集団管理にとって都合のよい要素が多いように感じる。
これらの要素が多い子ども集団は、管理しやすい。
そしてそれらの要素は、学校教員そのものの在り方にも直接反映している。
実際、現在の学校の多くは独創的な子どもを育てる場になっていないようである。
多くの大学の附属学校や私学とて例外ではない。
一条校(学校教育法第一条に定めれた学校)として、現在の学習指導要領に則れば、そうはならないことは明白である。
それを見限った人たちが、オルタナティブスクールなど自由な教育カリキュラムを組める場へ流れてしまっているところがある。
なぜこうなってしまうのか。
教員の中には、強い情熱をもち、子どもを自由に生き生きと教育したいと願っている人が数多くいるにも関わらず、である。
根本にあるものは、先の集団管理優先の風潮である。
独創的で個性的なことをやると、嫌がられたり批判されたりする風潮がある。
「はみ出る」ことを教育委員会はもとより、学校も教員も保護者も良しとしない。
それを喜ぶのは、子どもたちだけである。
管理職が「NO」と言ったことは当然認められないが、それ以上に、教員は同僚間をこそ気にする。
学年主任に「揃えて」と言われたら、揃えざるを得ない。
その学年主任に対しては、他学年や保護者から同様の要望が来る。
たとえそれが時代遅れであろうが、あまり良いとは思えないことであっても、である。
それを言われたら、もう止めて周りに合わせざるを得ない。
自分一人ではできない仕事が多い以上、教員間の和を乱してまでやるメリットはないし、できない。
それが教員のリアルな世界である。
子どもの苦しみも同種である。
揃える、みんなと同じであることを求められる苦しさ。
テストで測定されるのは独創性ではなく、定められた動作の再現性である。
さらに子どもの場合、特定の基準でランキングされる苦しさが伴う場面も多い。
子どもがここから解放されるためには、先に大人が解放される必要がある。
子どもに自由にさせられないのは、そもそも教員にその権限がないからである。
権限がないため、結果的に、先に挙げたような管理優先の考えで子どもを教育でなく管理する羽目になる。
自分も心から望んでいないことを他人にするのだから、辛いのも至極当然である。
暗い話が続いたが、ではどうすればいいのか。
これにはもう「揃えない」の一言に尽きる。
「○○はこうだから」(=常識)を、誰も一切合切言わないことである。
違う人間が違う人間を教えて、違う人間同士が集まっているのに、隣と同じように揃う訳がない。

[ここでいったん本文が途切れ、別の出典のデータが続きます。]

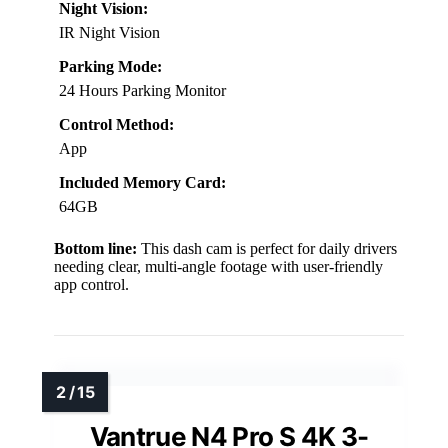
Night Vision:
IR Night Vision
Parking Mode:
24 Hours Parking Monitor
Control Method:
App
Included Memory Card:
64GB
Bottom line:
This dash cam is perfect for daily drivers
needing clear, multi-angle footage with user-friendly
app control.
Vantrue N4 Pro S 4K 3-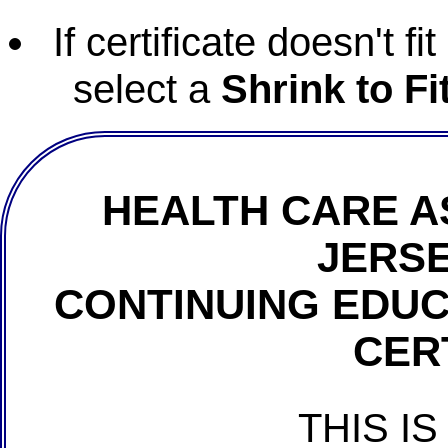
If certificate doesn't f
select a
Shrink to Fi
HEALTH CARE A
JERSE
CONTINUING EDU
CER
THIS IS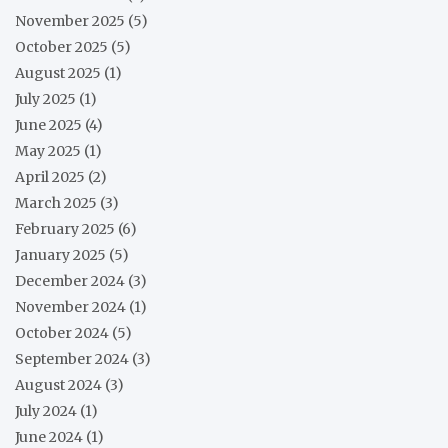
November 2025
(5)
October 2025
(5)
August 2025
(1)
July 2025
(1)
June 2025
(4)
May 2025
(1)
April 2025
(2)
March 2025
(3)
February 2025
(6)
January 2025
(5)
December 2024
(3)
November 2024
(1)
October 2024
(5)
September 2024
(3)
August 2024
(3)
July 2024
(1)
June 2024
(1)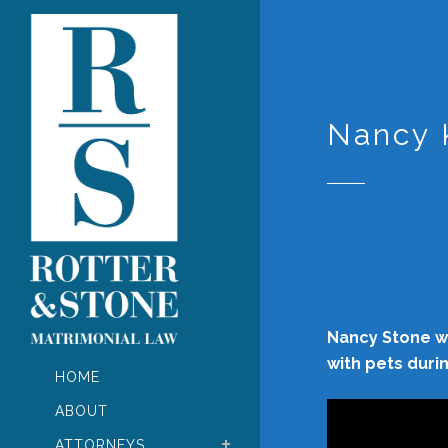
Nancy 
Nancy Stone wa
with pets duri
HOME
Video
ABOUT
Player
ATTORNEYS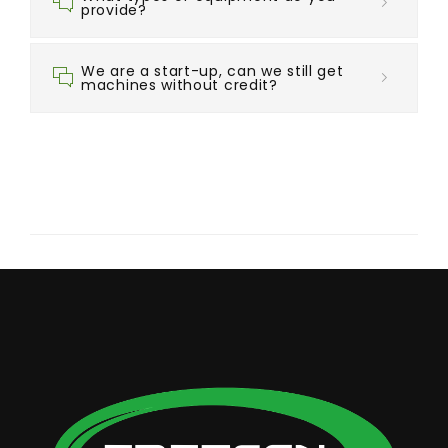
provide?
We are a start-up, can we still get
machines without credit?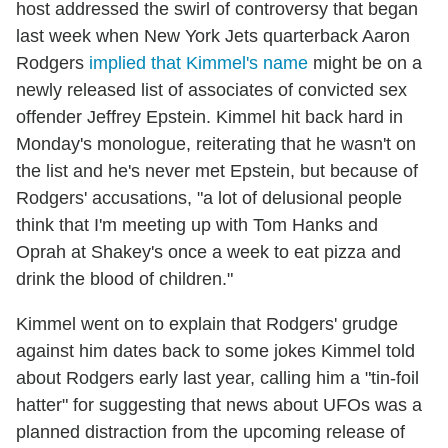
host addressed the swirl of controversy that began
last week when New York Jets quarterback Aaron
Rodgers
implied that Kimmel's name
might be on a
newly released list of associates of convicted sex
offender Jeffrey Epstein. Kimmel hit back hard in
Monday's monologue, reiterating that he wasn't on
the list and he's never met Epstein, but because of
Rodgers' accusations, "a lot of delusional people
think that I'm meeting up with Tom Hanks and
Oprah at Shakey's once a week to eat pizza and
drink the blood of children."
Kimmel went on to explain that Rodgers' grudge
against him dates back to some jokes Kimmel told
about Rodgers early last year, calling him a "tin-foil
hatter" for suggesting that news about UFOs was a
planned distraction from the upcoming release of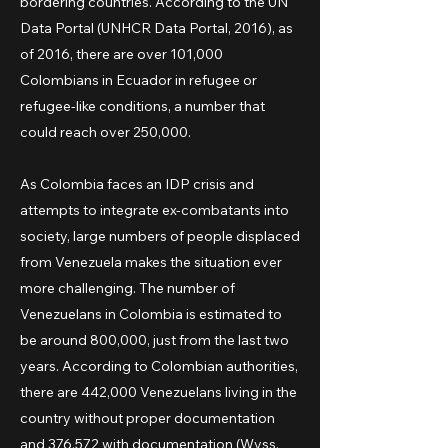
bordering countries. According to the UN
Data Portal (UNHCR Data Portal, 2016), as
of 2016, there are over 101,000
Colombians in Ecuador in refugee or
refugee-like conditions, a number that
could reach over 250,000.
As Colombia faces an IDP crisis and
attempts to integrate ex-combatants into
society, large numbers of people displaced
from Venezuela makes the situation ever
more challenging. The number of
Venezuelans in Colombia is estimated to
be around 800,000, just from the last two
years. According to Colombian authorities,
there are 442,000 Venezuelans living in the
country without proper documentation
and 376,572 with documentation (Wyss,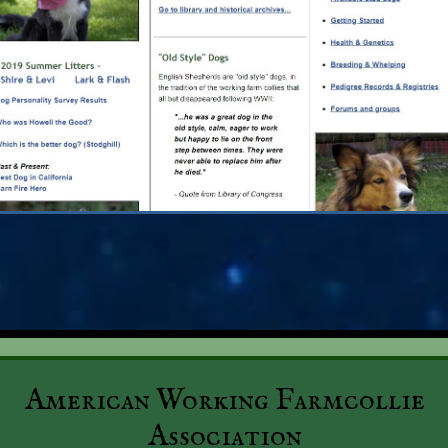
American Working Farmcollie
Association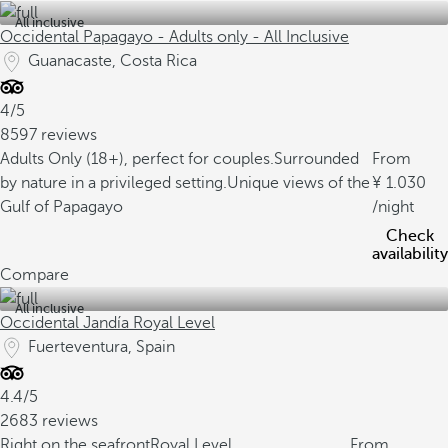
All inclusive
Occidental Papagayo - Adults only - All Inclusive
Guanacaste, Costa Rica
4/5
8597 reviews
Adults Only (18+), perfect for couples.
Surrounded
From
by nature in a privileged setting.
Unique views of the
1.030
Gulf of Papagayo
/night
Check
availability
Compare
All inclusive
Occidental Jandía Royal Level
Fuerteventura, Spain
4.4/5
2683 reviews
Right on the seafront
Royal Level
From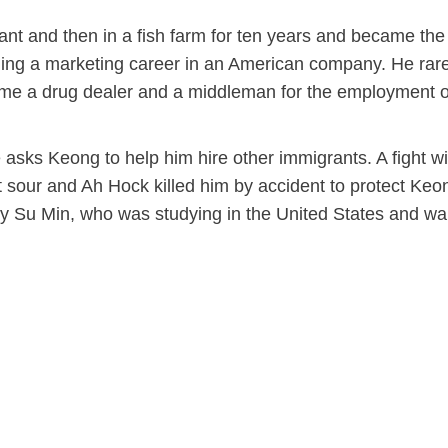
ant and then in a fish farm for ten years and became the
ing a marketing career in an American company. He rare
me a drug dealer and a middleman for the employment o
 asks Keong to help him hire other immigrants. A fight wi
 sour and Ah Hock killed him by accident to protect Keo
 by Su Min, who was studying in the United States and wa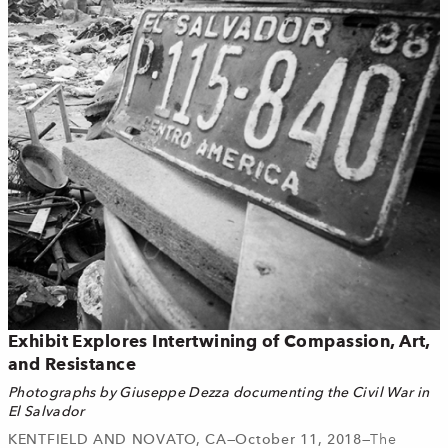
Exhibit Explores Intertwining of Compassion, Art,
and Resistance
Photographs by Giuseppe Dezza documenting the Civil War in
El Salvador
KENTFIELD AND NOVATO, CA—October 11, 2018—
The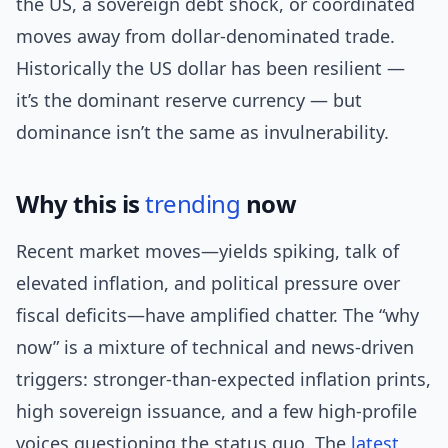
the US, a sovereign debt shock, or coordinated
moves away from dollar-denominated trade.
Historically the US dollar has been resilient —
it’s the dominant reserve currency — but
dominance isn’t the same as invulnerability.
Why this is
trending
now
Recent market moves—yields spiking, talk of
elevated inflation, and political pressure over
fiscal deficits—have amplified chatter. The “why
now” is a mixture of technical and news-driven
triggers: stronger-than-expected inflation prints,
high sovereign issuance, and a few high-profile
voices questioning the status quo. The
latest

正方形や長方形の図形ばかりなら並べて敷き詰められる。
しかし実際は多角形やら円やらそれに当てはまらない形やら、てんでバラバラである。
人間の規格が揃っているという前提自体が異常である。
「揃えよう」は、一昔前に価値のあったことである。
例えば軍隊では、揃っている方がいい。
例えば機械が行うような定まった動作を命令通り繰り返す人間が必要なら、揃っている方がいい。
今現在、それは無価値化し、要らないはずである。
「ここだけは揃えた方がいい」をどれぐらい捨てられるか。
学校は、始業時間のようにどうにもしようのないことをはじめ、それだらけなのである。
せめてやり方や進め方ぐらい、独自性を認めたいところである。
掲示物の位置とかどうでもいいことを揃えているから、他のどうでもいいことも揃えたくなるのである。
教員が揃えるをやめる。
教員の揃わないを認める。
混迷を極める現在の学校現場に、何よりも優先して提言したいところである。